Thanks.  I pulled the cover off to reveal the switch.  From inside its compartment, it looks to be in great shape.  No melting or burnt terminals.  I will still replace it and see what happens.


----------



## dr k (Oct 1, 2022)

Aaron Smithey said:


> Thanks.  I pulled the cover off to reveal the switch.  From inside its compartment, it looks to be in great shape.  No melting or burnt terminals.  I will still replace it and see what happens.


Or if you get a male to male connector and bypass the switch or a jumper cord 16-14 guage and see if it's the safety switch.


----------



## Aaron Smithey (Oct 1, 2022)

Yeah.  I will make a jumper and test it.  Thanks.


----------



## tallbm (Oct 1, 2022)

Aaron Smithey said:


> Thanks.  I pulled the cover off to reveal the switch.  From inside its compartment, it looks to be in great shape.  No melting or burnt terminals.  I will still replace it and see what happens.


Yeah what drK said.  If you can bypass it for the moment and check if you still get the same behavior you can determine whether or not the switch is to blame.

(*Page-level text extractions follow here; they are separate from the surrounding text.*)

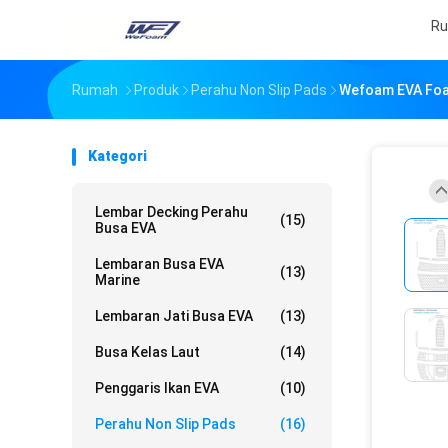
R
Rumah
Produk
Perahu Non Slip Pads
Wefoam EVA Foa
Kategori
Lembar Decking Perahu
(15)
Busa EVA
Lembaran Busa EVA
(13)
Marine
Lembaran Jati Busa EVA
(13)
Busa Kelas Laut
(14)
Penggaris Ikan EVA
(10)
Perahu Non Slip Pads
(16)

Just be careful when you pull the connectors off and put them back on.  If you wiggle the tabs of the safety switch at all where they connect to the plastic back of the switch, it will melt down on you sooner rather than later.  They are cheap plastic junk ready to fail if you look at them wrong.  That is why I suggest the ceramic ones when possible... they should at least be a little less likely to melt down lol.


----------



## Aaron Smithey (Oct 1, 2022)

The jumper confirmed a bad limiter switch.  Burner started to get hot immediately. 

THANKS!!


----------



## tallbm (Oct 2, 2022)

Aaron Smithey said:


> The jumper confirmed a bad limiter switch.  Burner started to get hot immediately.
> 
> THANKS!!


Glad to hear you found the problem! 
The behavior described sounded like a bat safety limit rollout switch, glad you confirmed it.

Those things are cheap and melt down on a whim.  Being able to access it to easily repair, troubleshoot, etc. is basically a must on these units since the connectors and the switch are so cheap and wear out so fast.

Just be sure you delicately put the new switch and wiring back together.  If you wiggle the tabs at all where they connect to the back of the switch, it will fail on you in short order.
My technique was to sit in my living room and gently put the spade connectors on the switch tabs.  Then go outside and connect the wires to the spade connectors.
FINALLY, fasten the switch back in position.  This helped me keep from stressing those delicate switches.

I hope all this info helps :)


----------